EJ Manuel a bad-weather QB? It sealed the deal for the Buffalo Bills
Did the Bills reach for EJ Manuel? Maybe, but Clark Judge says Buffalo was looking for a bad-weather QB, like the Ravens with Joe Flacco.
Maybe you don't like Buffalo's choice of quarterback EJ Manuel, but I can tell you in two words why it makes sense.
Joe. Flacco.
The Ravens chose Flacco with the 18th pick of the 2008 draft when logic said they could have found him in the middle of the second round. But logic had nothing to do with it. The weather did.
Like Buffalo, the Ravens were looking for a quarterback who could overcome miserable conditions, and they believed Flacco could be that guy after watching him work out at the 2008 Senior Bowl.
"It was Thursday at practice," Ravens assistant GM Eric DeCosta told me before Super Bowl XLVII, "and we went to the morning practice.
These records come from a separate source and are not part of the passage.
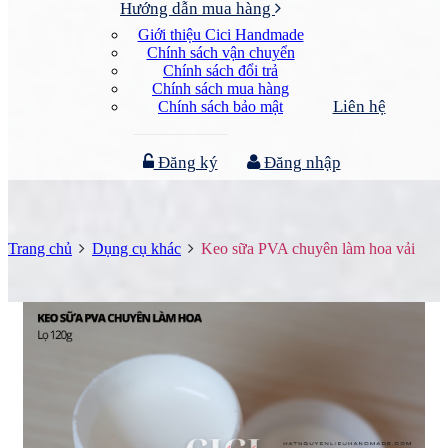
Hướng dẫn mua hàng
Giới thiệu Cici Handmade
Chính sách vận chuyển
Chính sách đổi trả
Chính sách mua hàng
Liên hệ
Chính sách bảo mật
Đăng ký
Đăng nhập
Trang chủ
Dụng cụ khác
Keo sữa PVA chuyên làm hoa vải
The weather was very bad, windy and rainy, and all quarterbacks had trouble throwing except for Joe.
"I remember all of us sitting up there in a huddle, under the roof, thinking: Nothing is going to faze this guy. If we have to play in Pittsburgh or Cleveland in December, it's not going to bother him."
Three months later, the Ravens drafted Flacco, and the rest you know.
I'm not saying the Bills found themselves another Joe Flacco, but I am saying I understand their thinking. They don't have to play in Pittsburgh or Cleveland in December. They have to play in Buffalo. And they play there seven times next season.
So you'd better have someone who can handle miserable weather, and that someone might be Manuel.
At least that's what Buffalo hopes, with the Bills doing considerable research on bad-weather quarterbacks before targeting him. Coach Doug Marrone mentioned the weather when he explained why Manuel appealed to him, saying experience told him the Bills needed someone who was big and had large hands to handle the elements.
Manuel fits both descriptions.
But there was more. Manuel won over his future team with an impressive workout on a day punctuated by wind and thunderstorms -- a story reminiscent of what happened with Flacco and the Ravens on a gray and blustery March day so miserable that then-offensive coordinator Cam Cameron was reluctant to make the trip to the University of Delaware.
"When you say you want to see a quarterback from Delaware," said DeCosta, "you're not expecting much. It's not like a quarterback from USC. The field was unlined. The grass was not cut. And Joe brought his own footballs.
"Then he started to throw, and the ball never hit the ground. I don't think he threw an incompletion. At one point, Cam looks over to me and says, 'Hey, Eric. Now I know why you wanted me to come over and see this kid.'"
The Ravens gambled on Flacco and won big. In his five pro seasons, he hasn't failed to make the playoffs, has won at least one postseason game each year, reached three conference championship games, was the MVP of Super Bowl XLVII and produced a gaudy 9-4 playoff record -- including 7-4 on the road.
Oh, yeah. He just scored a megabucks contract, too.
Flacco is making the Ravens look smart now, but they were criticized for a reach when they made him their first choice five years ago. Ironically, like Buffalo, Baltimore bailed out of the eighth overall pick to acquire him, first moving down to the 26th spot before trading back up to 18.
"We made a decision to draft him in the first round because we thought he was a first-round talent," DeCosta said. "It was an easy decision to make. We knew he had value around the league, and we had to assess the league -- and taking a chance of waiting around to the second or third [round] was too much of gamble.
"The downside was that we might not get him. So we moved from 26th to 18th. We knew we were taking Joe higher than [most people] thought, but we had conviction about him."
There's a lesson there.
Manuel doesn't have to be Joe Flacco to prove Buffalo right, but he must solidify the quarterback position, get the club out of reverse and push it forward. The Bills have been through 10 starting quarterbacks the past 13 seasons, haven't made the playoffs since 1999 and haven't had a winning year since 2004.
They needed to shake things up. They just did.